[DIRECTIONS FOR THIS TASK]
Everything except the pictures should be printed exactly as it appears in the records.

[EXTRACTED RECORDS]
※ ※ ※
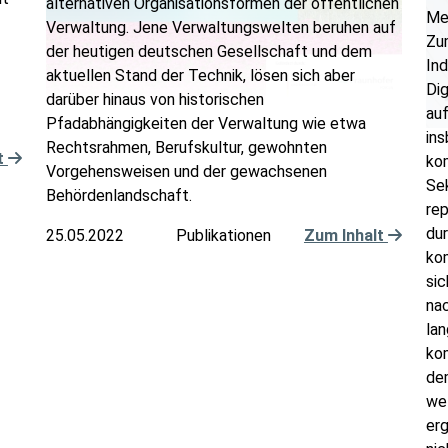
alternativen Organisationsformen der öffentlichen
Me
Verwaltung. Jene Verwaltungswelten beruhen auf
Zu
der heutigen deutschen Gesellschaft und dem
Ind
aktuellen Stand der Technik, lösen sich aber
Dig
darüber hinaus von historischen
auf
Pfadabhängigkeiten der Verwaltung wie etwa
in
Rechtsrahmen, Berufskultur, gewohnten
t
ko
Vorgehensweisen und der gewachsenen
Sek
Behördenlandschaft.
re
du
25.05.2022
Publikationen
Zum Inhalt
ko
sic
nac
la
kom
de
we
erg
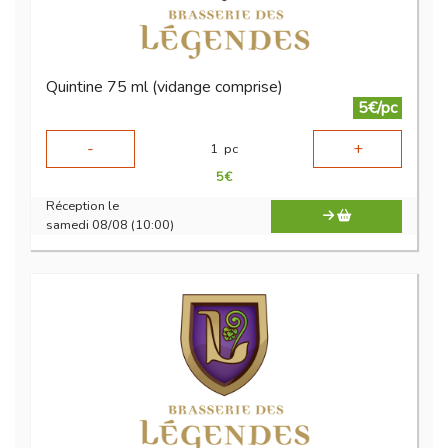
Quintine 75 ml (vidange comprise)
5€/pc
-
+
1
pc
5
€
Réception le
samedi 08/08 (10:00)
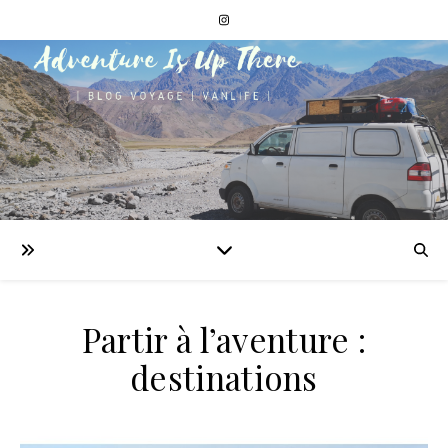
Partir à l’aventure :
destinations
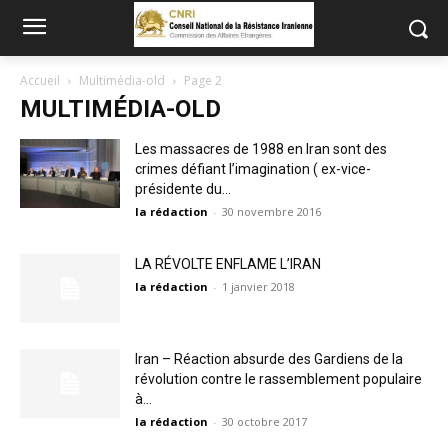
Accueil
Multimédia-old
Page 2
MULTIMÉDIA-OLD
Les massacres de 1988 en Iran sont des
crimes défiant l’imagination ( ex-vice-
présidente du...
la rédaction
-
30 novembre 2016
LA RÉVOLTE ENFLAME L’IRAN
la rédaction
-
1 janvier 2018
Iran – Réaction absurde des Gardiens de la
révolution contre le rassemblement populaire
à...
la rédaction
-
30 octobre 2017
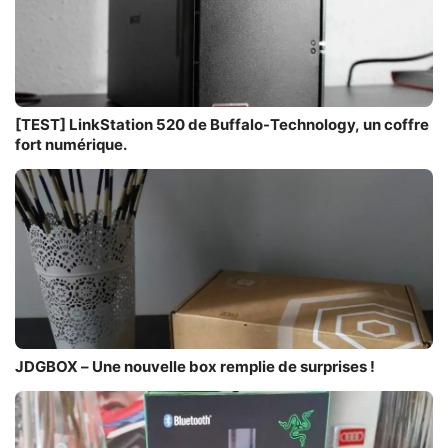
[TEST] LinkStation 520 de Buffalo-Technology, un coffre
fort numérique.
JDGBOX – Une nouvelle box remplie de surprises !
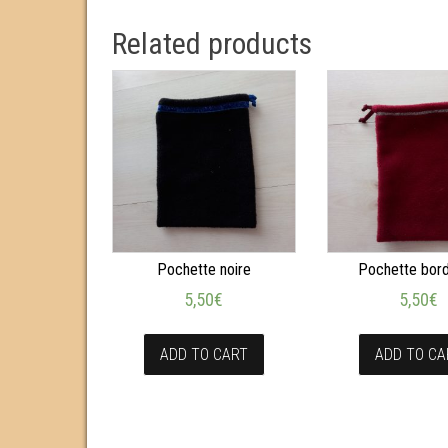
Related products
Pochette noire
Pochette bor
5,50
€
5,50
€
ADD TO CART
ADD TO CA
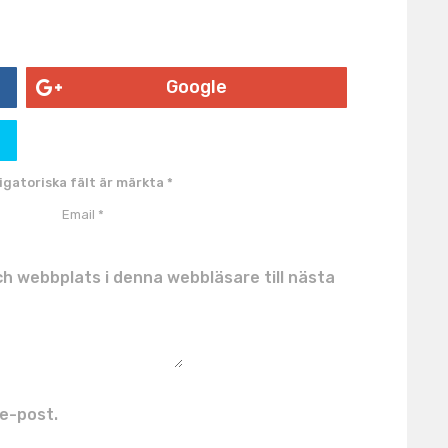
Google
igatoriska fält är märkta
*
h webbplats i denna webbläsare till nästa
e-post.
※ ※ ※
[FINISHED EXERCISE]
alternativen Organisationsformen der öffentlichen
Me
Verwaltung. Jene Verwaltungswelten beruhen auf
Zu
der heutigen deutschen Gesellschaft und dem
Ind
aktuellen Stand der Technik, lösen sich aber
Dig
darüber hinaus von historischen
auf
Pfadabhängigkeiten der Verwaltung wie etwa
in
Rechtsrahmen, Berufskultur, gewohnten
t
ko
Vorgehensweisen und der gewachsenen
Sek
Behördenlandschaft.
re
du
25.05.2022
Publikationen
Zum Inhalt
ko
sic
nac
la
kom
de
we
erg
Quintine 75 ml (vidange comprise)
5€/pc
-
+
1
pc
5
€
Réception le
samedi 08/08 (10:00)
Partir à l’aventure :
destinations
Accueil
Multimédia-old
Page 2
MULTIMÉDIA-OLD
Les massacres de 1988 en Iran sont des
crimes défiant l’imagination ( ex-vice-
présidente du...
la rédaction
-
30 novembre 2016
LA RÉVOLTE ENFLAME L’IRAN
la rédaction
-
1 janvier 2018
Iran – Réaction absurde des Gardiens de la
révolution contre le rassemblement populaire
à...
la rédaction
-
30 octobre 2017
[TEST] LinkStation 520 de Buffalo-Technology, un coffre
fort numérique.
JDGBOX – Une nouvelle box remplie de surprises !
Related products
Pochette noire
Pochette bor
5,50
€
5,50
€
ADD TO CART
ADD TO CA
Google
igatoriska fält är märkta
*
h webbplats i denna webbläsare till nästa
e-post.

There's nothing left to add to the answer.